GAZA - Israel menutup titik persimpangan dengan Gaza pada Rabu, mencegah ribuan pekerja mendapatkan pekerjaan mereka di Israel dan Tepi Barat, setelah berhari-hari demonstrasi di perbatasan yang menyebabkan pasukan Israel melepaskan tembakan dan membunuh seorang pengunjuk rasa setiap hari.

Langkah ini menghentikan lebih dari 18.000 warga Palestina untuk menyeberang untuk bekerja, sehingga menyebabkan perekonomian di wilayah yang diblokade tersebut kehilangan sekitar $2 juta per hari, menurut ekonom lokal.

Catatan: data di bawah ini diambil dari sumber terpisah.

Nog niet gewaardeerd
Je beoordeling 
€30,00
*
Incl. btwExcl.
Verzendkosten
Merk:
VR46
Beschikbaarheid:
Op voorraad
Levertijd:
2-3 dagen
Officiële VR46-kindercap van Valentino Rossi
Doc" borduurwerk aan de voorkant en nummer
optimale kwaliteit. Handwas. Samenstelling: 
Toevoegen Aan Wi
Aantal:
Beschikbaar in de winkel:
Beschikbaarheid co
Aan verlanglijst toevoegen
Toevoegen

Protes yang didukung oleh Hamas, kelompok Islam yang menguasai Gaza, telah berlangsung selama berhari-hari, menentang isu-isu mulai dari perlakuan terhadap tahanan Palestina di penjara-penjara Israel hingga kunjungan orang-orang Yahudi ke kompleks Masjid Al Aqsa, sebuah situs suci bagi Muslim dan Yahudi, yang mengenalnya sebagai Temple Mount.

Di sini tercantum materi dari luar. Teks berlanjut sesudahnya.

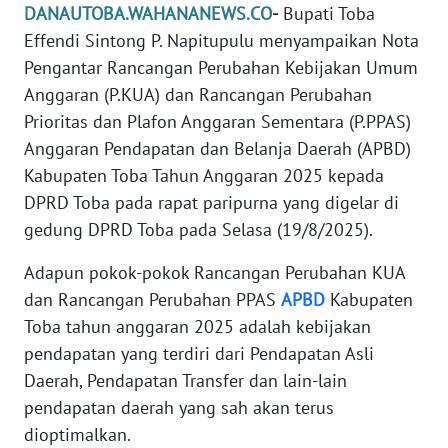
REDAKSI
DANAUTOBA.WAHANANEWS.CO
-
Bupati Toba
Effendi Sintong P. Napitupulu menyampaikan Nota
KARIR
Pengantar Rancangan Perubahan Kebijakan Umum
Anggaran (P.KUA) dan Rancangan Perubahan
DISCLAIMER
Prioritas dan Plafon Anggaran Sementara (P.PPAS)
Anggaran Pendapatan dan Belanja Daerah (APBD)
Wahana
Kabupaten Toba Tahun Anggaran 2025 kepada
News
DPRD Toba pada rapat paripurna yang digelar di
Regional
gedung DPRD Toba pada Selasa (19/8/2025).
WN
Adapun pokok-pokok Rancangan Perubahan KUA
SUMUT
dan Rancangan Perubahan PPAS
APBD
Kabupaten
Toba tahun anggaran 2025 adalah kebijakan
WN
pendapatan yang terdiri dari Pendapatan Asli
JAKARTA
Daerah, Pendapatan Transfer dan lain-lain
pendapatan daerah yang sah akan terus
WN
JABAR
dioptimalkan.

Pada hari Selasa, seorang pria Palestina ditembak dan dibunuh oleh pasukan Israel selama protes dan 11 lainnya terluka, menurut pejabat kesehatan Gaza.

Baca juga :
Anggota Baleg DPR Soroti Potensi Tumpang Tindih Kewenangan Audit Kerugian Negara

Juru bicara Cogat, lembaga Kementerian Pertahanan Israel yang berkoordinasi dengan Palestina, membenarkan bahwa penyeberangan Erez ke Gaza ditutup dan mengatakan akan dibuka kembali "sesuai dengan penilaian situasional."

Baca juga :
Habiburokhman Apresiasi BEM-IKM FH UI Respons Cepat Kasus Pelecehan

Penutupan perbatasan, menyusul larangan singkat terhadap ekspor dari Gaza awal bulan ini setelah para pemeriksa menemukan bahan peledak dalam kiriman barang, akan menambah tekanan terhadap perekonomian yang sudah berada di bawah tekanan akibat blokade yang diberlakukan oleh Israel dan Mesir.

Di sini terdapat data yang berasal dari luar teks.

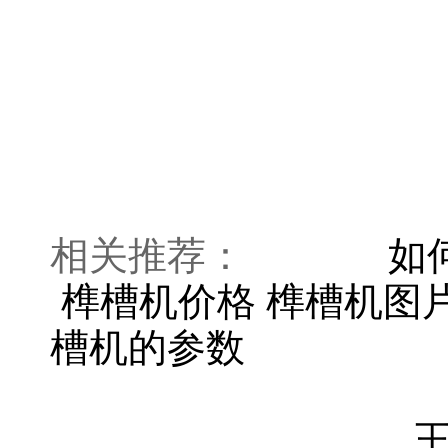
相关推荐：
如
榫槽机价格 榫槽机图
槽机的参数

“Kami terlalu takut penyeberangan tidak akan dibuka dalam waktu dekat dan saya kembali hidup dalam kemiskinan dan kebutuhan,” kata salah satu ayah lima anak di Gaza, yang telah tidur di penyeberangan Erez sisi Palestina sejak Minggu malam.

Baca juga :
Ini Berbagai Nasihat dari Rasulullah SAW untuk Para Wanita Muslim

Izin 18.000 pekerja yang diizinkan oleh Israel mendatangkan sejumlah besar uang tunai ke wilayah yang menurut angka IMF, pendapatan per kapita hanya seperempat dari tingkat di Tepi Barat dan di mana pengangguran mencapai hampir 50%, menurut Dunia. Bank.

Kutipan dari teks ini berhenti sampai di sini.